We identify four key lines of direction for future studies based on the findings: first, as results to date come from a relative small number of studies, it would be useful to investigate dopamine function in DISC1 models recently developed.[47, 48] Second, the mechanism by which DISC1 leads to increased dopamine release to amphetamine needs further investigation, in particular to determine whether this could be mediated by disinhibition of parvalbumin-positive interneurons or the Akt–GSK-3 pathway. Interestingly, a DISC1 model has been recently developed with selective knockdown of interneuronal DISC1 in parvalbumin neurons,[47] which might provide insightful knowledge on the mechanisms linking DISC1 and dopamine regulations.

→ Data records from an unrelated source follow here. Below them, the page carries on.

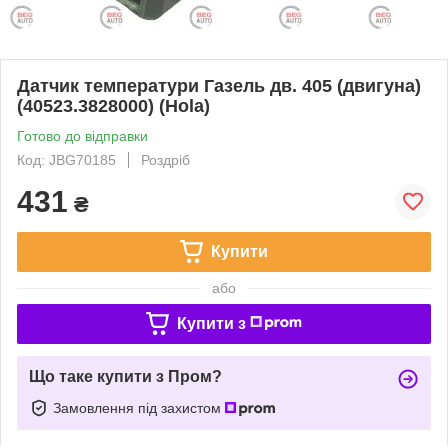
Датчик температури Газель дв. 405 (двигуна)
(40523.3828000) (Hola)
Готово до відправки
Код: JBG70185
Роздріб
431
₴
Купити
або
Купити з
Що таке купити з Пром?
Замовлення під захистом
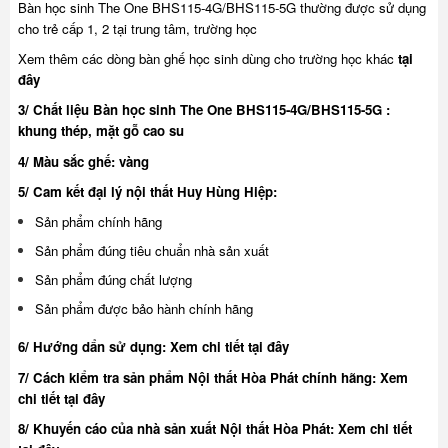
Bàn học sinh The One BHS115-4G/BHS115-5G thường được sử dụng
cho trẻ cấp 1, 2 tại trung tâm, trường học
Xem thêm các dòng bàn ghế học sinh dùng cho trường học khác
tại
đây
3/ Chất liệu Bàn học sinh The One BHS115-4G/BHS115-5G :
khung thép, mặt gỗ cao su
4/ Màu sắc ghế: vàng
5/ Cam kết đại lý nội thất Huy Hùng Hiệp:
Sản phẩm chính hãng
Sản phẩm đúng tiêu chuẩn nhà sản xuất
Sản phẩm đúng chất lượng
Sản phẩm được bảo hành chính hãng
6/ Hướng dẩn sử dụng:
Xem chi tiết tại đây
7/ Cách kiểm tra sản phẩm Nội thất Hòa Phát chính hãng:
Xem
chi tiết tại đây
8/ Khuyế
n cáo của nhà sản xuất Nội thất Hòa Phát:
Xem chi tiết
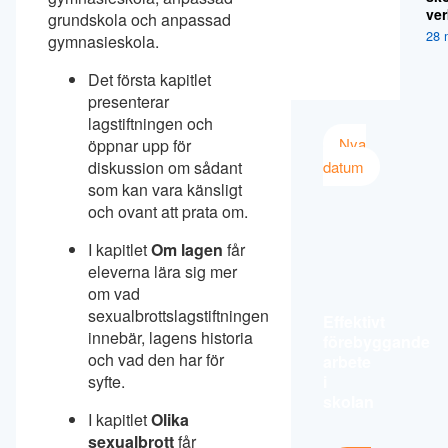
ver
grundskola och anpassad
28 
gymnasieskola.
Det första kapitlet
presenterar
lagstiftningen och
Nya
öppnar upp för
datum
diskussion om sådant
som kan vara känsligt
och ovant att prata om.
I kapitlet
Om lagen
får
eleverna lära sig mer
om vad
sexualbrottslagstiftningen
Effektivt
innebär, lagens historia
förebyggande
och vad den har för
arbete
i
syfte.
skolan
I kapitlet
Olika
sexualbrott
får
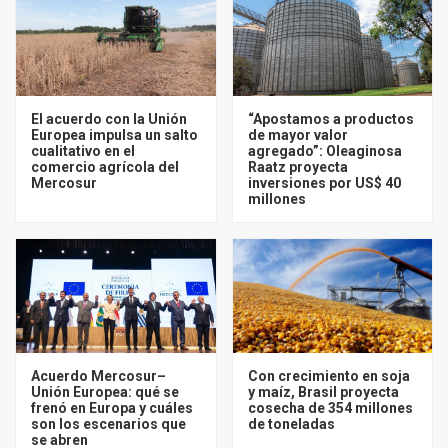
El acuerdo con la Unión
“Apostamos a productos
Europea impulsa un salto
de mayor valor
cualitativo en el
agregado”: Oleaginosa
comercio agrícola del
Raatz proyecta
Mercosur
inversiones por US$ 40
millones
Acuerdo Mercosur–
Con crecimiento en soja
Unión Europea: qué se
y maíz, Brasil proyecta
frenó en Europa y cuáles
cosecha de 354 millones
son los escenarios que
de toneladas
se abren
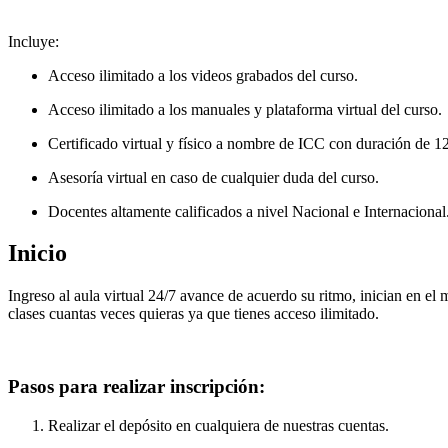
Incluye:
Acceso ilimitado a los videos grabados del curso.
Acceso ilimitado a los manuales y plataforma virtual del curso.
Certificado virtual y físico a nombre de ICC con duración de 1
Asesoría virtual en caso de cualquier duda del curso.
Docentes altamente calificados a nivel Nacional e Internacional
Inicio
Ingreso al aula virtual 24/7 avance de acuerdo su ritmo, inician en el 
clases cuantas veces quieras ya que tienes acceso ilimitado.
Pasos para realizar inscripción:
Realizar el depósito en cualquiera de nuestras cuentas.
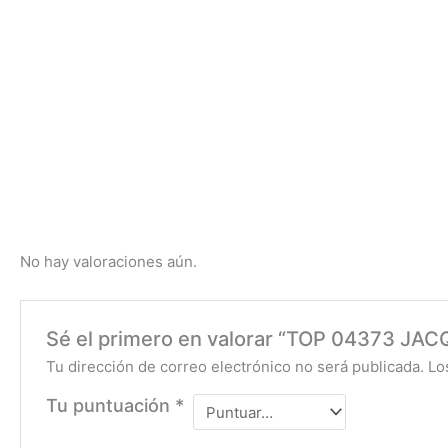
No hay valoraciones aún.
Sé el primero en valorar “TOP 04373 JA
Tu dirección de correo electrónico no será publicada.
Lo
Tu puntuación
*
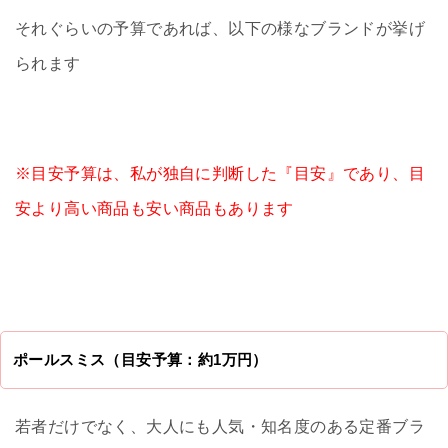
それぐらいの予算であれば、以下の様なブランドが挙げ
られます
※目安予算は、私が独自に判断した『目安』であり、目
安より高い商品も安い商品もあります
ポールスミス（目安予算：約1万円）
若者だけでなく、大人にも人気・知名度のある定番ブラ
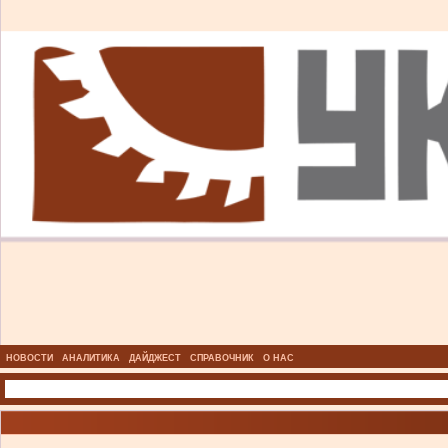
НОВОСТИ
АНАЛИТИКА
ДАЙДЖЕСТ
СПРАВОЧНИК
О НАС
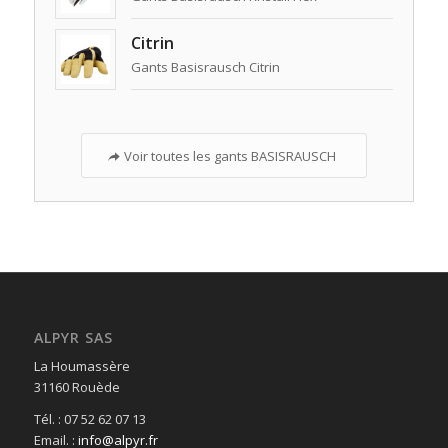
Citrin
Gants Basisrausch Citrin
Voir toutes les gants BASISRAUSCH
ALPYR SAS
La Houmassère
31160 Rouède
Tél. : 07 52 62 07 13
Email. :
info@alpyr.fr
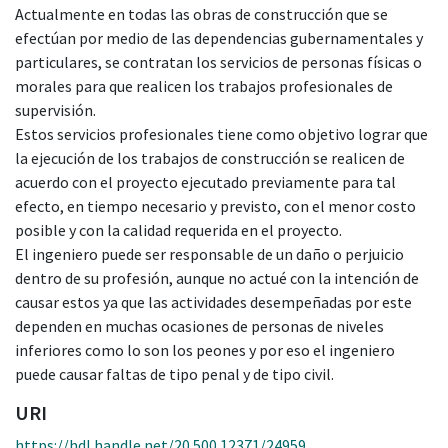
Actualmente en todas las obras de construcción que se
efectúan por medio de las dependencias gubernamentales y
particulares, se contratan los servicios de personas físicas o
morales para que realicen los trabajos profesionales de
supervisión.
Estos servicios profesionales tiene como objetivo lograr que
la ejecución de los trabajos de construcción se realicen de
acuerdo con el proyecto ejecutado previamente para tal
efecto, en tiempo necesario y previsto, con el menor costo
posible y con la calidad requerida en el proyecto.
El ingeniero puede ser responsable de un daño o perjuicio
dentro de su profesión, aunque no actué con la intención de
causar estos ya que las actividades desempeñadas por este
dependen en muchas ocasiones de personas de niveles
inferiores como lo son los peones y por eso el ingeniero
puede causar faltas de tipo penal y de tipo civil.
URI
https://hdl.handle.net/20.500.12371/24959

In that context, it is also remarkable that DISC1 as a single factor is able to both regulate dopamine neuroanatomy as well as parvalbumin-positive interneuron placement in cortical layers.[115] Third, elevated dopamine synthesis capacity is the other aspect of presynaptic dopamine dysregulation widely linked to schizophrenia and people at risk of schizophrenia.[36, 37, 116] Thus, future work should test if DISC1 alterations affect this aspect of presynaptic dopamine function in humans. Fourth, it would be useful to examine further the impact of environmental stress on dopamine release and dopamine levels in DISC1 models as proposed by some authors.[51, 117]

Conclusions

Compared with controls, the majority of the DISC1 models but not all exhibits (1) increased locomotion after amphetamine administration and (2) increased dopamine levels after amphetamine administration in the nucleus accumbens but (3) inconsistent basal dopamine levels and dopamine receptor levels and binding potentials. This suggests that presynaptic dopamine dysregulation is a potential mechanism for the increased rates of psychotic disorders seen in the original DISC1 families and DISC1 variant carriers, and identifies a number of potential therapeutic targets for treating or even preventing schizophrenia based on the DISC1 pathway.